Oxford's oldest student newspaper

Independent since 1920

Rare books need to be read

The Bodleian’s recent reader experience survey will, I’m sure, rightly return the praise that Oxford’s library staff deserves. But beyond your uninspiring and vandalised textbooks, your college’s library will also hold far more interesting – and far older – books and manuscripts, locked away behind that door you’ve never entered. As President of the Oxford University Society of Bibliophiles, my purpose is to unlock those doors and give students access to view and handle books that you will, almost certainly, never get a chance to see again.

Oxford must be a contender, if not the record holder, for the densest concentration of rare books and manuscripts in the world. These works are treasures in the heritage of mankind. Moreover, they are also crucial components both of the history of your college and of the University. For the most part, the books your college forebears used half a millennium ago are still sitting there.

And yet, most students will go through their undergraduate studies without ever entering their college’s old library. Often restricted to fellows and researchers, these libraries can feel like, and often are, no-go areas for undergraduates. There are valid reasons for this – rare books and manuscripts have to be viewed with extreme care, and generally under supervision. They can’t just be taken off the shelves and flicked through. But if they are not looked at, they are dead. The Bodleian reader survey will give credit to the superb service that the libraries provide for day-to-day work. But whilst the doors to Oxford’s inheritance remain closed, that heritage is wasted. Better access to the historic collections of their colleges can be gained by undergraduates.

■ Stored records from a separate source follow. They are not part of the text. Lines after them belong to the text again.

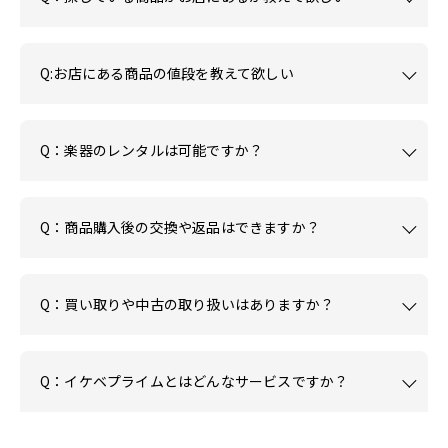
Q:お店にある商品の値段を教えて欲しい
Q：楽器のレンタルは可能ですか？
Q：商品購入後の交換や返品はできますか？
Q：買い取りや中古の取り扱いはありますか？
Q：イケベプライムとはどんなサービスですか？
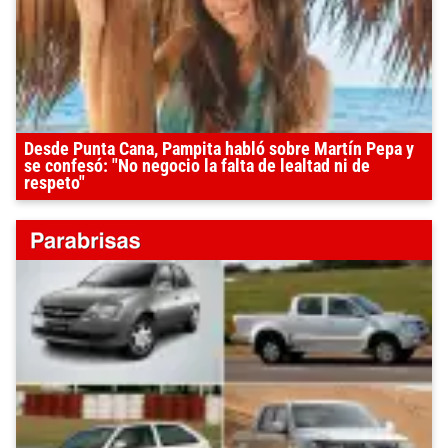
Desde Punta Cana, Pampita habló sobre Martín Pepa y
se confesó: "No negocio la falta de lealtad ni de
respeto"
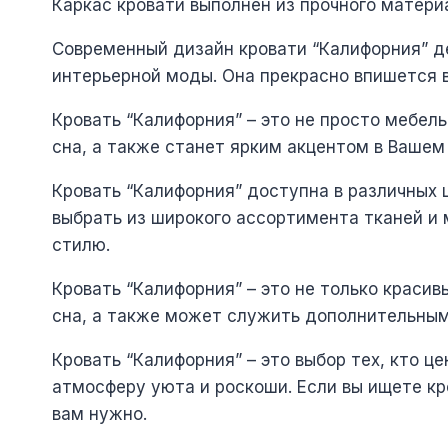
Каркас кровати выполнен из прочного материа
Современный дизайн кровати “Калифорния” д
интерьерной моды. Она прекрасно впишется в
Кровать “Калифорния” – это не просто мебел
сна, а также станет ярким акцентом в Вашем
Кровать “Калифорния” доступна в различных 
выбрать из широкого ассортимента тканей и 
стилю.
Кровать “Калифорния” – это не только краси
сна, а также может служить дополнительным
Кровать “Калифорния” – это выбор тех, кто ц
атмосферу уюта и роскоши. Если вы ищете кро
вам нужно.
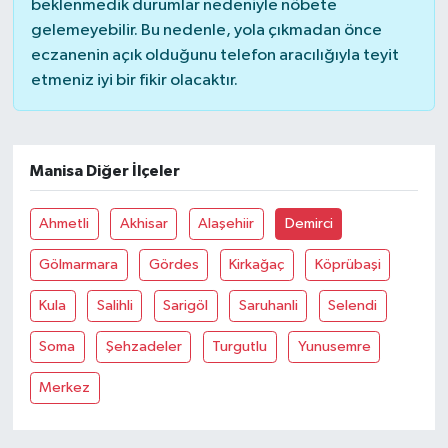
beklenmedik durumlar nedeniyle nöbete
gelemeyebilir. Bu nedenle, yola çıkmadan önce
eczanenin açık olduğunu telefon aracılığıyla teyit
etmeniz iyi bir fikir olacaktır.
Manisa Diğer İlçeler
Ahmetli
Akhisar
Alaşehiir
Demirci
Gölmarmara
Gördes
Kirkağaç
Köprübaşi
Kula
Salihli
Sarigöl
Saruhanli
Selendi
Soma
Şehzadeler
Turgutlu
Yunusemre
Merkez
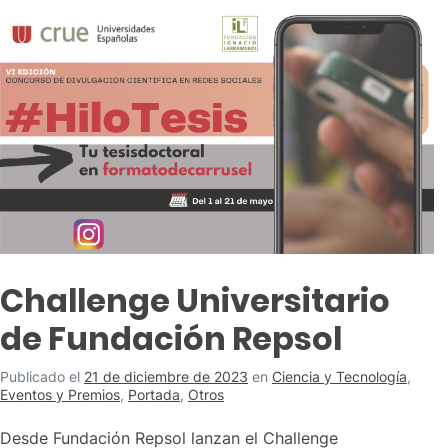
Challenge Universitario
de Fundación Repsol
Publicado el
21 de diciembre de 2023
en
Ciencia y Tecnología
,
Eventos y Premios
,
Portada
,
Otros
Desde Fundación Repsol lanzan el Challenge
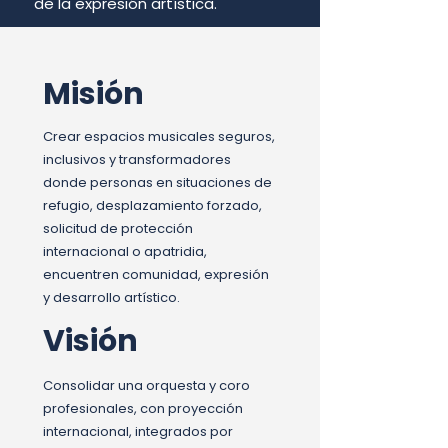
de la expresión artística.
Misión
Crear espacios musicales seguros,
inclusivos y transformadores
donde personas en situaciones de
refugio, desplazamiento forzado,
solicitud de protección
internacional o apatridia,
encuentren comunidad, expresión
y desarrollo artístico.
Visión
Consolidar una orquesta y coro
profesionales, con proyección
internacional, integrados por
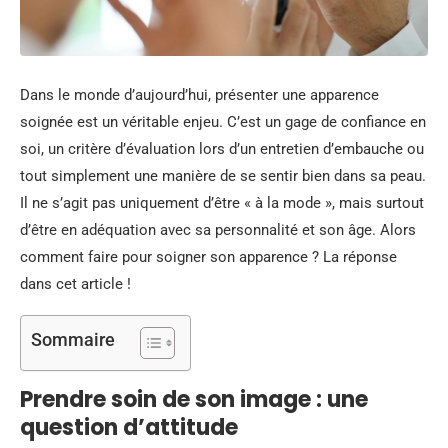
Dans le monde d’aujourd’hui, présenter une apparence
soignée est un véritable enjeu. C’est un gage de confiance en
soi, un critère d’évaluation lors d’un entretien d’embauche ou
tout simplement une manière de se sentir bien dans sa peau.
Il ne s’agit pas uniquement d’être « à la mode », mais surtout
d’être en adéquation avec sa personnalité et son âge. Alors
comment faire pour soigner son apparence ? La réponse
dans cet article !
Sommaire
Prendre soin de son image : une
question d’attitude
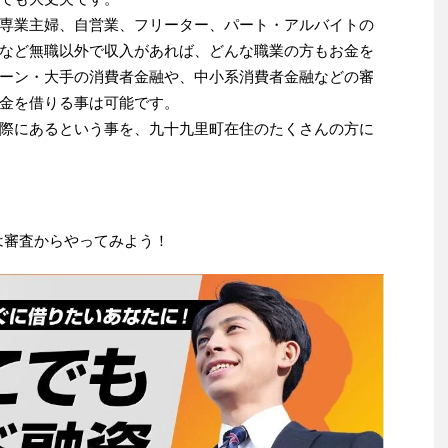
専業主婦、自営業、フリーター、パート・アルバイトの
など無職以外で収入があれば、どんな職業の方もお金を
ーン・大手の消費者金融や、中小系消費者金融などの審
金を借りる事は可能です。
際にあるという事を、九十九里町在住のたくさんの方に
は審査からやってみよう！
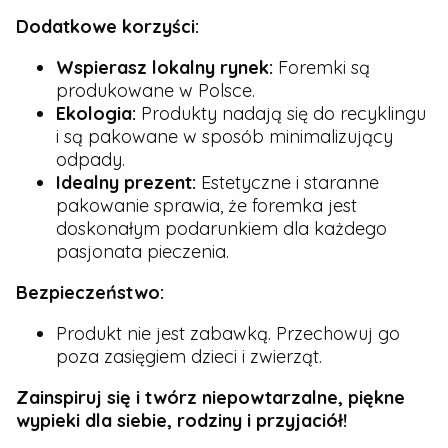
Dodatkowe korzyści:
Wspierasz lokalny rynek:
Foremki są
produkowane w Polsce.
Ekologia:
Produkty nadają się do recyklingu
i są pakowane w sposób minimalizujący
odpady.
Idealny prezent:
Estetyczne i staranne
pakowanie sprawia, że foremka jest
doskonałym podarunkiem dla każdego
pasjonata pieczenia.
Bezpieczeństwo:
Produkt nie jest zabawką. Przechowuj go
poza zasięgiem dzieci i zwierząt.
Zainspiruj się i twórz niepowtarzalne, piękne
wypieki dla siebie, rodziny i przyjaciół!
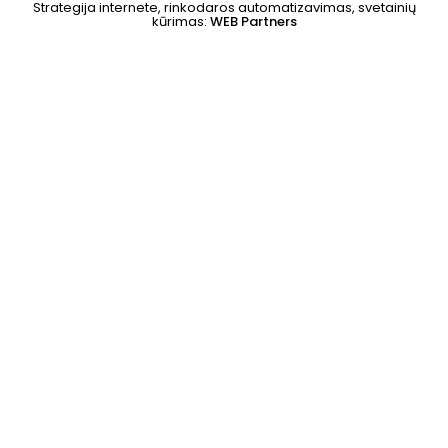
Strategija internete, rinkodaros automatizavimas, svetainių
kūrimas:
WEB Partners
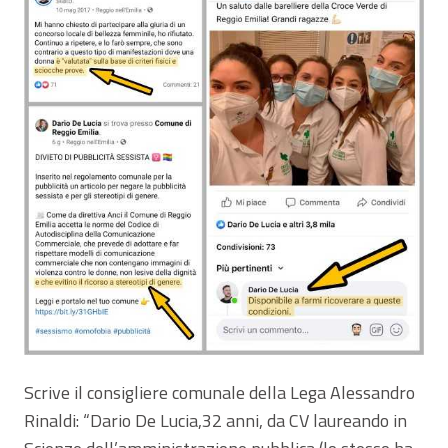
Scrive il consigliere comunale della Lega Alessandro
Rinaldi: “Dario De Lucia,32 anni, da CV laureando in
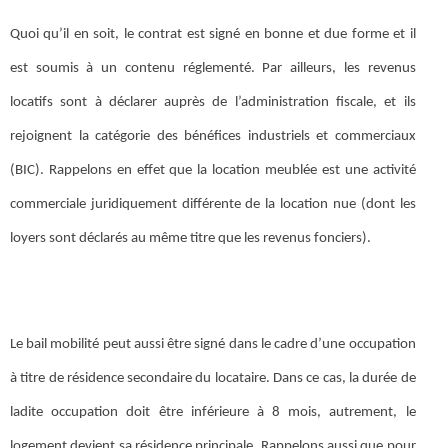
Quoi qu’il en soit, le contrat est signé en bonne et due forme et il
est soumis à un contenu réglementé. Par ailleurs, les revenus
locatifs sont à déclarer auprès de l’administration fiscale, et ils
rejoignent la catégorie des bénéfices industriels et commerciaux
(BIC). Rappelons en effet que la location meublée est une activité
commerciale juridiquement différente de la location nue (dont les
loyers sont déclarés au même titre que les revenus fonciers).
Le bail mobilité peut aussi être signé dans le cadre d’une occupation
à titre de résidence secondaire du locataire. Dans ce cas, la durée de
ladite occupation doit être inférieure à 8 mois, autrement, le
logement devient sa résidence principale. Rappelons aussi que pour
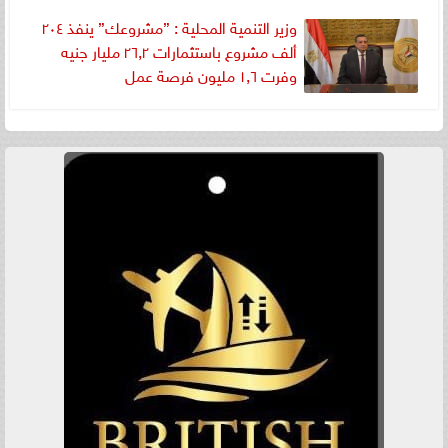
وزير التنمية المحلية : ”مشروعك” ينفذ ٢٠٤
ألف مشروع باستثمارات ٢٦,٢ مليار جنيه
وفرت ١,٦ مليون فرصة عمل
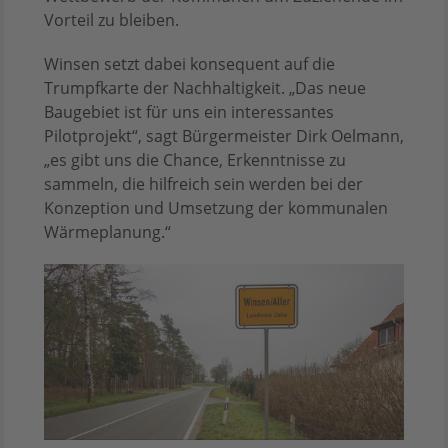
Vorteil zu bleiben.
Winsen setzt dabei konsequent auf die
Trumpfkarte der Nachhaltigkeit. „Das neue
Baugebiet ist für uns ein interessantes
Pilotprojekt“, sagt Bürgermeister Dirk Oelmann,
„es gibt uns die Chance, Erkenntnisse zu
sammeln, die hilfreich sein werden bei der
Konzeption und Umsetzung der kommunalen
Wärmeplanung.“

Firstly, encourage the librarians to open your college’s old library for visits from time to time (if they do not do so already.) They will generally be happy to display some of the key items and give talks on the history of the collection.

Secondly, know what there is. In general the key parts of the collections will be on the college website and on SOLO; where they could be relevant to your course or your interests, ask to use them.

Colleges themselves should also encourage students (with grants, if need be) to conduct their undergraduate theses on the College’s collections.

Finally, students themselves should do more to work with, and help, their old libraries. Every college old library is underfunded to varying extents, and will have countless books and manuscripts that need restoration. Rebinding a book can cost hundreds of pounds, fully repairing it thousands. But once done, it will be in a readable condition for centuries. Every JCR has charitable functions where they raise money.

Reallocating some of that money to aid rare book restoration and to help preserve your college’s heritage is a noble cause, and one that will, almost certainly, be rewarded through a greater willingness by the college librarians to make these collections available.

The libraries belong to the past, and to the present, and to the future. Students can work to make available, and to preserve, this inheritance.